Why on earth did you lend her. It's such a personal item and you were silly to have lent it. A simple sorry we don't have any would have been fine. I can't believe you lent it to her knowing she's 2 sizes bigger!

Honestly I'd reply the same to a post on here.

But when there's kids excited for a pool and one looks you in the face and asks for a costume what would you do? Deny them?

Her mum was at work that day so I just sort of figured the dad didn't know where the swimwear was or something.

OP posts:
SpiderinaWingMirror · 24/07/2022 01:36

Your only option was to say " we don't have anything that will fit!

Teddeh · 24/07/2022 01:54

Was the dad at the pool and saw his daughter in the borrowed costume? If not, I'd wonder if the parents even know she borrowed it. She may have genuinely forgot hers and didn't want to go home, or it was in the wash, or whatever - but now she's decided she likes your daughter's better. Also if she and her friend are routinely being mean to your daughter, this could be some strange kind of bullying? I'd ask the mother or father for the costume back; if it's awkward just say you bought it for your holiday and need to wash it before you go.

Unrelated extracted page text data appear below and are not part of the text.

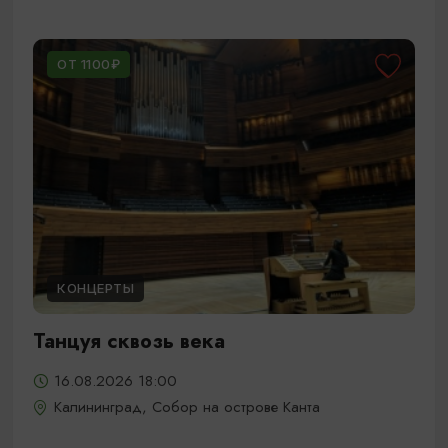
ОТ 1100₽
КОНЦЕРТЫ
Танцуя сквозь века
16.08.2026 18:00
Калининград, Собор на острове Канта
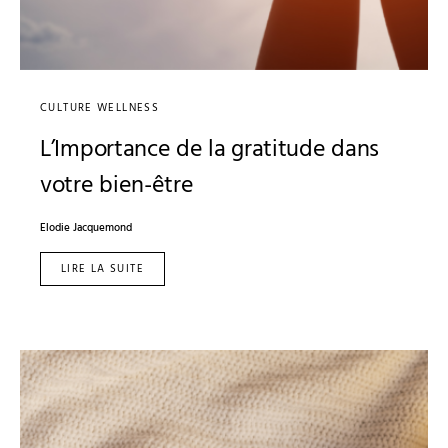
CULTURE WELLNESS
L’Importance de la gratitude dans
votre bien-être
Elodie Jacquemond
LIRE LA SUITE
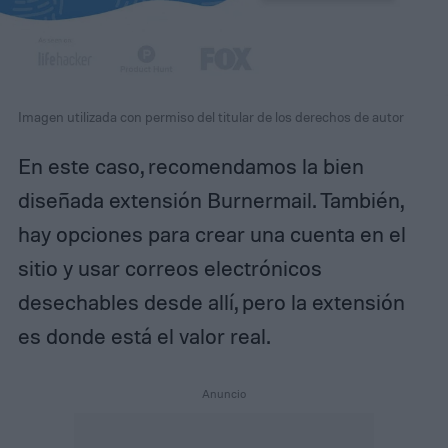
Imagen utilizada con permiso del titular de los derechos de autor
En este caso, recomendamos la bien
diseñada extensión Burnermail. También,
hay opciones para crear una cuenta en el
sitio y usar correos electrónicos
desechables desde allí, pero la extensión
es donde está el valor real.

Mally100 · 24/07/2022 01:57

I would just write it off by now. It's basically underwear of your dd that you have lent which is also probably stretched. The child could have just worn a pair of shorts, I don't know why you made it your problem.

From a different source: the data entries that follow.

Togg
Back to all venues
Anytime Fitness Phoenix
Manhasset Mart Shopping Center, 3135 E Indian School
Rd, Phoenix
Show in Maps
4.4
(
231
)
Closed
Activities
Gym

GreenFingersWouldBeHandy · 24/07/2022 02:06

Just ask for it back!

Arenanewbie · 24/07/2022 02:07

I would ask for it back, write it off and buy DD a new costume - buy yourself 2 coffee less or something as it’s on you. And I would count it as lesson learned. I gave DD’s friend socks once - she continued wearing them but didn’t return. Socks are cheaper of course but they were nice socks with DD’s favourite character.
You wouldn’t get even a half sock from me nowadays.

GreenLunchBox · 24/07/2022 02:12

WhoIBU · 24/07/2022 01:34

Honestly I'd reply the same to a post on here.

But when there's kids excited for a pool and one looks you in the face and asks for a costume what would you do? Deny them?

Her mum was at work that day so I just sort of figured the dad didn't know where the swimwear was or something.

Eek. That's so sexist

Wafflesnsniffles · 24/07/2022 02:23

I suspect they asked you because they thought you would say yes. And you would be wimpy about not asking for it back.
Id have requested it back on day one tbh. Or not admitted to having a spare one. With the option of a pool available who arrives at summer without a swimming costume for their kids?

timeisnotaline · 24/07/2022 02:43

Gosh I’d just ask for it back. Hey x I need dds swimsuit back you will have to find Ellen her own.

That really is not an awkward thing to say! I certainly wouldn’t throw it out though, it’s been worn twice and it can be washed, please don’t treat that as used. If it bothers you, then every time your dd wears it, use that prickling annoyed feeling to think ‘reminder, must not be a doormat’

Anon778833 · 24/07/2022 02:50

What the hell? No way that I’d be giving my children’s stuff to other random kids. Especially new bikinis for holiday. Get it back, right now and don’t give your kid’s stuff away again. How do you think your dd feels about it?

fallfallfall · 24/07/2022 02:58

she could have gotten in the pool in undies or a short set. no you don't lend out intimate apparel.

MrsFezziwig · 24/07/2022 03:02

GreenLunchBox · 24/07/2022 02:12

Eek. That's so sexist

Yes, because that’s definitely the issue here

Coachwork · 24/07/2022 03:11

Would you have let her borrow your daughter's new pants and then want her to wear them again? Let alone the fact you didn't have a swimsuit to lend to her because you knew it was the wrong size. I'm a people pleaser but there's not a chance in hell I'd lend anyone my underwear (which it basically is) then wear it afterwards.

BritWifeInUSA · 24/07/2022 03:21

Never lend anything that you don’t want to lose. That includes money and bikinis.

SpeakingMyThoughts · 24/07/2022 03:45

You owe it to your daughter to get it back.

If you don’t you’re setting a bad example to her.

You have nothing to loose, she’s not really friendly with your daughter.

queenmeadhbh · 24/07/2022 03:58

my only option was to lend her a new bikini

come on OP you know this isn’t true. It was NOT your only option!

also how old is she and did she specifically use the word “borrow” when she asked?